Climate change itself is a shared, but separate issue. The Clean Energy Act and mandatory vehicle emissions are the types of regulations I agree with. I see some similarities to limiting second hand smoke exposure, where the excesses of some impose health and lifestyle risk to the innocent. Unfortunately, less than two thirds of Americans think climate change is people related and even fewer think we should be doing more about it. I don't necessarily agree with draconian regulations like those in your list that goe against majority opinion, but believe there are some challenges in verifying facts, educating the public and separating the issue from selfish partisan interests.
How are we going to handle second hand wood smoke? It wasn't health-supporting back in the day, and it isn't now. (But Bae's right--the vegetation here is inexorable. I'm confident it will outlive us all.)
I'm not looking forward to living in a Kunstler's paradise, and--given actuarial statistics--I'm not going to worry about it much.
No government is going to exact any force on their own citizens to mitigate the effects of runaway climate change. Now, some governments will invade and raid other nations to acquire resources. That will (will? -- lol -- is) happening.

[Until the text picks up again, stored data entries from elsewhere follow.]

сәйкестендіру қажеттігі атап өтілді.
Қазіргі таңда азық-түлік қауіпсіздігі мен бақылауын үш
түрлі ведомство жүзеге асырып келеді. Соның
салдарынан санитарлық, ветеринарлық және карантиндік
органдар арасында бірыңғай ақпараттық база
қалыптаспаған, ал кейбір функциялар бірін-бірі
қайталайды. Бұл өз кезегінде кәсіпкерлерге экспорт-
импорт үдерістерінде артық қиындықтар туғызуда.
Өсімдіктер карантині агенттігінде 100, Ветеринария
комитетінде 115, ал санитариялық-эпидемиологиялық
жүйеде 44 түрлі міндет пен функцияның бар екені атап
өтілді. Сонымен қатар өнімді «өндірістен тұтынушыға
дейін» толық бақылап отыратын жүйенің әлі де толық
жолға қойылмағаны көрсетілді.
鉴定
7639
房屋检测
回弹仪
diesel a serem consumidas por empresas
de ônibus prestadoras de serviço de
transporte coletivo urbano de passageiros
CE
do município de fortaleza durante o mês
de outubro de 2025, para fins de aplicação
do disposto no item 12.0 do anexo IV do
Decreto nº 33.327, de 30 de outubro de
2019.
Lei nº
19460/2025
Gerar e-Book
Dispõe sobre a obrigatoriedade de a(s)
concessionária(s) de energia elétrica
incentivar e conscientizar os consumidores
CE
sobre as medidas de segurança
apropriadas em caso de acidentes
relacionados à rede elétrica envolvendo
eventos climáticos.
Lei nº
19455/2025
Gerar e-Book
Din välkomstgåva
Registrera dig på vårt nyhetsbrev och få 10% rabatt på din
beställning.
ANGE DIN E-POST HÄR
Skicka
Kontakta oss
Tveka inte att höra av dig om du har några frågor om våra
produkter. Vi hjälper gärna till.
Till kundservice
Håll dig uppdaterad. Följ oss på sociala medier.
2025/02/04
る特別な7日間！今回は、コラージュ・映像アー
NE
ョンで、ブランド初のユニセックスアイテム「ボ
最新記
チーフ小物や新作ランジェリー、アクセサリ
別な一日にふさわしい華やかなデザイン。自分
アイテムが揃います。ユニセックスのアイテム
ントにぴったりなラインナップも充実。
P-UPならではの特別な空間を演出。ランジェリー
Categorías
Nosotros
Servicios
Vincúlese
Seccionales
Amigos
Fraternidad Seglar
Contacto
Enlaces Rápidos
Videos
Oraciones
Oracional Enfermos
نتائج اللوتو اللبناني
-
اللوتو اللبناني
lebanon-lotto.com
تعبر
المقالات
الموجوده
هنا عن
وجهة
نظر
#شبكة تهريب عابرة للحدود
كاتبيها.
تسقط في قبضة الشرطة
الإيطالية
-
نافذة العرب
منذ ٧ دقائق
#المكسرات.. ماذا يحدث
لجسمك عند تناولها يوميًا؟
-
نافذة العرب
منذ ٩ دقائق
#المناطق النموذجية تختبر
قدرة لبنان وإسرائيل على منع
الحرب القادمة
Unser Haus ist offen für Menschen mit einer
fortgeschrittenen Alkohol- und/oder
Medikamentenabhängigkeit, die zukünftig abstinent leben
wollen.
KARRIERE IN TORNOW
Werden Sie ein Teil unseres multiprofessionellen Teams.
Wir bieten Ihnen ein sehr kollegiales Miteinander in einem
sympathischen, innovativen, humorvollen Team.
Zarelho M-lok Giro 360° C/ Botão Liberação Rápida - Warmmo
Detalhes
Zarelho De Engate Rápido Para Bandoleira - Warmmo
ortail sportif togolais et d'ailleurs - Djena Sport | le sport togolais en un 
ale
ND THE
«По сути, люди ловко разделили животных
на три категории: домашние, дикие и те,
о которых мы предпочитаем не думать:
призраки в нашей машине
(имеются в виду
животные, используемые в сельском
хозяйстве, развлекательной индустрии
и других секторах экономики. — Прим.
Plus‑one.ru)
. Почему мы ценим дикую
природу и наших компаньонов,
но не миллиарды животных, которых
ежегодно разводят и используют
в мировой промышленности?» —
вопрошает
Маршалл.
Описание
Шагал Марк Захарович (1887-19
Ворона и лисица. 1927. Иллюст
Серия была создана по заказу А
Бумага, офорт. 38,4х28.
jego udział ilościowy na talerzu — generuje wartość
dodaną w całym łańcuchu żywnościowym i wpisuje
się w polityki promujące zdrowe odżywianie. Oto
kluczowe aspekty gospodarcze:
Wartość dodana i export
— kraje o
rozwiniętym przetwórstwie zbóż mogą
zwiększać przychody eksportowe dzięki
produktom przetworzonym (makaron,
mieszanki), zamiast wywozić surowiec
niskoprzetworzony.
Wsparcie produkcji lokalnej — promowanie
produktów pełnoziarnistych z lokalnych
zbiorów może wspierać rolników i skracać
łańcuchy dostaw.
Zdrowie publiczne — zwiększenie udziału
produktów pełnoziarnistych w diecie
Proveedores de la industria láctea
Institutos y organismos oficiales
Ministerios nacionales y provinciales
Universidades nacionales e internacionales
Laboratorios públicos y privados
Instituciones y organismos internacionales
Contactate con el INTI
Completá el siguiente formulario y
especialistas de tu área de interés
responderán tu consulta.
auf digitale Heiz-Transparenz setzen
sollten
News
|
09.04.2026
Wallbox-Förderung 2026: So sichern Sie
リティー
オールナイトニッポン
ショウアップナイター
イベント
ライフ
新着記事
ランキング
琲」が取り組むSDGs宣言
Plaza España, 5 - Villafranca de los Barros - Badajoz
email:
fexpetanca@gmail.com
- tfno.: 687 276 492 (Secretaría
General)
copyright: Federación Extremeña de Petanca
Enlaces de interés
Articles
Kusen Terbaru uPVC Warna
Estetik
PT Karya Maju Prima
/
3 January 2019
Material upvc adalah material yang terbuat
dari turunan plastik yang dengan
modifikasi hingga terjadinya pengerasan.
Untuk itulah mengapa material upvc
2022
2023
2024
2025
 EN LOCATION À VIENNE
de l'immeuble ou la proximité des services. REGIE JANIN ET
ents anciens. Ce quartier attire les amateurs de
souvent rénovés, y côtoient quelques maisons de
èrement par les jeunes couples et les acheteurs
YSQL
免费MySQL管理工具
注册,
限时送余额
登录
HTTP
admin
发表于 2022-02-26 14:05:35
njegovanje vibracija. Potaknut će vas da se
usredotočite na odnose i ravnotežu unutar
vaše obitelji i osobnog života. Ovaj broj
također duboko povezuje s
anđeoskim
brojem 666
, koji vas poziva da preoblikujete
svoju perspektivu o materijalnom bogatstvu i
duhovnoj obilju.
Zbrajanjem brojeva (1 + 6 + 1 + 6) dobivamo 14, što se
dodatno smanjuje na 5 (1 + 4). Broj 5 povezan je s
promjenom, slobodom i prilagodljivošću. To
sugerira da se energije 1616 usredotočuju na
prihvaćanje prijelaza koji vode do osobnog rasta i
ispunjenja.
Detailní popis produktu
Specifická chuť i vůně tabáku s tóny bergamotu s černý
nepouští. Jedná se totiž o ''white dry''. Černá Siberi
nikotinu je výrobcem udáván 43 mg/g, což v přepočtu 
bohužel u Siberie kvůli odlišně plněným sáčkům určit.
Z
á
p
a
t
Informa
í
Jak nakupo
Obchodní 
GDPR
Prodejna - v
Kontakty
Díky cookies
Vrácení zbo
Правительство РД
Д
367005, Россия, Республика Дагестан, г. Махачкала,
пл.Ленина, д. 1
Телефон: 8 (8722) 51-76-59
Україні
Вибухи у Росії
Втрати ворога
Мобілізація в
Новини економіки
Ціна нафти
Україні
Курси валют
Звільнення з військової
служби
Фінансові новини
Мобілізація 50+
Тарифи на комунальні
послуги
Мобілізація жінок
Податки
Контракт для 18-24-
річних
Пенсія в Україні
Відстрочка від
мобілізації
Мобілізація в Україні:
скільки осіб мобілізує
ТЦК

I think the climate change problem will solve itself the old fashioned way:
-Violence
-Famine
-Disease
True. The panic and despair will kick in after the inauguration of President Trump...
Quote:
And actually, we’ve had times where the weather wasn’t working out, so they changed it to extreme weather, and they have all different names, you know, so that it fits the bill. But the problem we have, and if you look at our energy costs, and all of the things that we’re doing to solve a problem that I don’t think in any major fashion exists. I mean, Obama thinks it’s the number one problem of the world today. And I think it’s very low on the list. So I am not a believer, and I will, unless somebody can prove something to me, I believe there’s weather. I believe there’s change, and I believe it goes up and it goes down, and it goes up again. And it changes depending on years and centuries, but I am not a believer, and we have much bigger problems.
I may vote Trump just to get to hear him speak for four years. He's kinda like the Yogi Berra of politics. "You can observe a lot by just watching". The ice in the Antarctic is growing, I have observed that. Must be global warming.
It seems somewhat obvious that if we can start to get away from an economic model based on constant growth a lot of ancillary problems would be self-solving. Any system that requires that kind of growth to survive is, by nature, unsustainable and will reach a tipping point because it will run out of resources. Healthy systems find an equilibrium. Maybe we should, too.
Side note: there are very efficient and sustainable ways to heat with wood. Just not in deserts and not with open fires.
A controversial topic that has conflicting conclusions. I think both sides are fairly discussed here.
https://www.washingtonpost.com/news/...41446754571422
What Congress may or may not believe is not relevant in issues such as this. Our government is now predominately regulatory, the EPA need only proclaim a standard based entirely on whatever goal they wish to enforce and then use the power of the government to police their desires. This ultimately leads to governmental force against anyone who cannot or will not voluntarily comply.
they probably won't do it because they are owned by the money that buys them. It's really pretty simple. Now I could be wrong and they could decide climate change is such an existential threat that none of that short term corruption matters, but I won't hold my breath. Being bought by the highest bidder is what our government does.Quote:
But I don't think would do it for this kind of thing.
Like, "Okay, populace! Time to force you all to live simply!"
That is a one ingredient recipe for revolt.